Effectivement pour moi, une loi sans un accompagnement à la parentalité ne résoud rien, voire augmente la détresse des parents qui, au fond d’eux, souhaiteraient faire autrement et ne voient pas comment faire autrement ou n’y arrivent pas.
Dans un article pour la revue Non Violence Actualité j’avais recueilli le témoignage d’une mère « J’étais à mille lieux d’être la mère que je souhaitais être ». Ce témoignage montre qu’une loi n’aurait rien changé, et qu’elle aurait peut être même accentué le désarroi et la culpabilité de cette mère.
En me penchant de plus près sur les textes du Conseil de l’Europe, j’étais heureuse de lire qu’il y avait bien 3 volets : la loi, l’accompagnement à la parentalité positive et la communication.
Même si je suis persuadée que les 3 volets ont pour le Conseil de l’Europe la même importance, le fait qu’on commence à légiférer, sans avoir informé suffisamment de l’impact de ces manières d’éduquer et surtout, surtout sans avoir suffisamment développé l’accès à d’autres manières de faire, crée de la réaction.
Je me mets à la place de parents qui utilisent la fessée, soit parce que ça leur paraît normal dans l’éducation, qu’ils n’imaginent pas qu’une éducation sans fessée soit possible, soit parce que, bien que ne souhaitant pas l’utiliser, ils vivent des moments où c’est plus fort qu’eux, une loi interdisant les violences physiques les met en situation d’impuissance totale, acculés dans l’impasse d’être de mauvais parents alors qu’ils n’ont pas d’autre issue.

 

Proposition 3 :

• dans le discours, présenter d’abord les volets « promotion de la parentalité positive » et « sensibilisation de l’opinon publique », puis en 3ème volet des réformes juridiques
• étendre à l’ensemble du secteur éducatif
• montrer les pratiques respectueuses

Volet 1 : Promouvoir la parentalité positive, je dirais même promouvoir l’éducation respectueuse en général, car si la loi parle de « toute personne s’occupant d’enfants mineurs », la parentalité positive, elle, ne semble s’adresser qu’à la famille, or c’est dans tous les métiers d’éducation que cette promotion de l’éducation respectueuse est nécessaire : dans les formations des personnels de crèche et assistantes maternelles, des enseignants et personnels de l’éducation nationale, des animateurs des activités péri scolaires, de loisirs et de vacances, des éducateurs spécialisés, …)
car si la violence physique a globalement disparu des lieux éducatifs, les violences psychiques, faites par la non conscience des besoins de l’enfant et de l’impact de la manière de communiquer, sont très présentes.
Le fait d’étendre à l’ensemble du secteur éducatif permet que ce soit une problèmatique éducative globale, les parents en faisant partie, mais n’étant pas les seuls concernés.
Ca comprend l’information (savoir, avoir conscience), la formation (savoir faire et être autrement dans la relation éducative), et le soutien (avoir des lieux d’accueil, de ressourcement, d’accompagnement).

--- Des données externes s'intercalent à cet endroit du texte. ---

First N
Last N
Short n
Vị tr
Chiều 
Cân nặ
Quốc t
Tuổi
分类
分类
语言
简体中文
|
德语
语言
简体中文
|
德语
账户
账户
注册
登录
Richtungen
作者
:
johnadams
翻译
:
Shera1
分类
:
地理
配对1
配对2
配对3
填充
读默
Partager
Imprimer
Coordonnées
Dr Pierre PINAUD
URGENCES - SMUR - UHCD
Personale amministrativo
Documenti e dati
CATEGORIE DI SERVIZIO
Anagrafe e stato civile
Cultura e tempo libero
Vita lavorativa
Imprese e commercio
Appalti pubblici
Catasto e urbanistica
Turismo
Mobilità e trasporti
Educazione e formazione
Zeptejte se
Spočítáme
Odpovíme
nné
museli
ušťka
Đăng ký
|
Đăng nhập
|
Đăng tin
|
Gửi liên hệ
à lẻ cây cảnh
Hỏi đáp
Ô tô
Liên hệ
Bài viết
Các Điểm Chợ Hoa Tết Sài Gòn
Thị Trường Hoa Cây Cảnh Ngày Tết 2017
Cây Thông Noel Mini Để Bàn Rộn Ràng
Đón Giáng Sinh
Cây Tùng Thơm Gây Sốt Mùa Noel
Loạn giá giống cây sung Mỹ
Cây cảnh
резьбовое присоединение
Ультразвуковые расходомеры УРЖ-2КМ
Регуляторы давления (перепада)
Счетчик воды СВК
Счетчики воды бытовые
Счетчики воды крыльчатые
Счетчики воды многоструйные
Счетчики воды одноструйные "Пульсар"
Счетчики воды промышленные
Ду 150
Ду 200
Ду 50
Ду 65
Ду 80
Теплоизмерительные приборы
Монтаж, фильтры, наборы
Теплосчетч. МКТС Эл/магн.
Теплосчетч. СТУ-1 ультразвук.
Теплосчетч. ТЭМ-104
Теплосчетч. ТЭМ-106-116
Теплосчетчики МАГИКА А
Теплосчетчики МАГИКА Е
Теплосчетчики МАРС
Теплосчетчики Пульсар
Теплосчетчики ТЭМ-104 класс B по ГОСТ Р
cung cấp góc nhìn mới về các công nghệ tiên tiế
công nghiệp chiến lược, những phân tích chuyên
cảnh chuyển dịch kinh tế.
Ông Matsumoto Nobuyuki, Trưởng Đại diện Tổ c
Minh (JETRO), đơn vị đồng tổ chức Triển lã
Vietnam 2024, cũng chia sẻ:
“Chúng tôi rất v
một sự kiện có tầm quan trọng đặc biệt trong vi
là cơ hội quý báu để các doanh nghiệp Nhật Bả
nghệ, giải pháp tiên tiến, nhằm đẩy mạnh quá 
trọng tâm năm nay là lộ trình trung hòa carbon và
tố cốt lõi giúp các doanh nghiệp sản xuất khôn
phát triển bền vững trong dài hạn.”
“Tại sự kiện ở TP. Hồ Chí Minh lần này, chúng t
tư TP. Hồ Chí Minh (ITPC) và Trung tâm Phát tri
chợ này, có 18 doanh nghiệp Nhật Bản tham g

Volet 2 : Sensibiliser l’opinion publique
Pour moi, là aussi l’important c’est de mettre le projecteur ce que nous voulons (comment faire autrement) et pas sur ce que nous ne voulons pas (les châtiments corporels).
• montrer l’existence de manières d’éduquer et d’être en autorité, qui « marchent » sans avoir besoin de recourir à des violences physiques ou psychiques
• avec les impacts à court et long terme des différentes manières d’agir avec l’enfant

Volet 3 : Légiférer
quand on sait que d’autres voies sont possibles et qu’on y a accès, alors l’interdiction de la violence devient plus évidente

Je m’interroge quelle serait la loi qui permettrait que l’état passe à l’action pour qu’en France se mette à exister un réel accompagnement à la parentalité et pour que des approches favorisant l’éducation respectueuse fasse partie de la formation de tous les personnels éducatifs
Sur la prise en compte du handicap, un certain nombre d’actions se font aujourd’hui, parce qu’il y a eu la loi handicap.
Quel pourrait être l’équivalent pour le développement de l’éducation respectueuse ?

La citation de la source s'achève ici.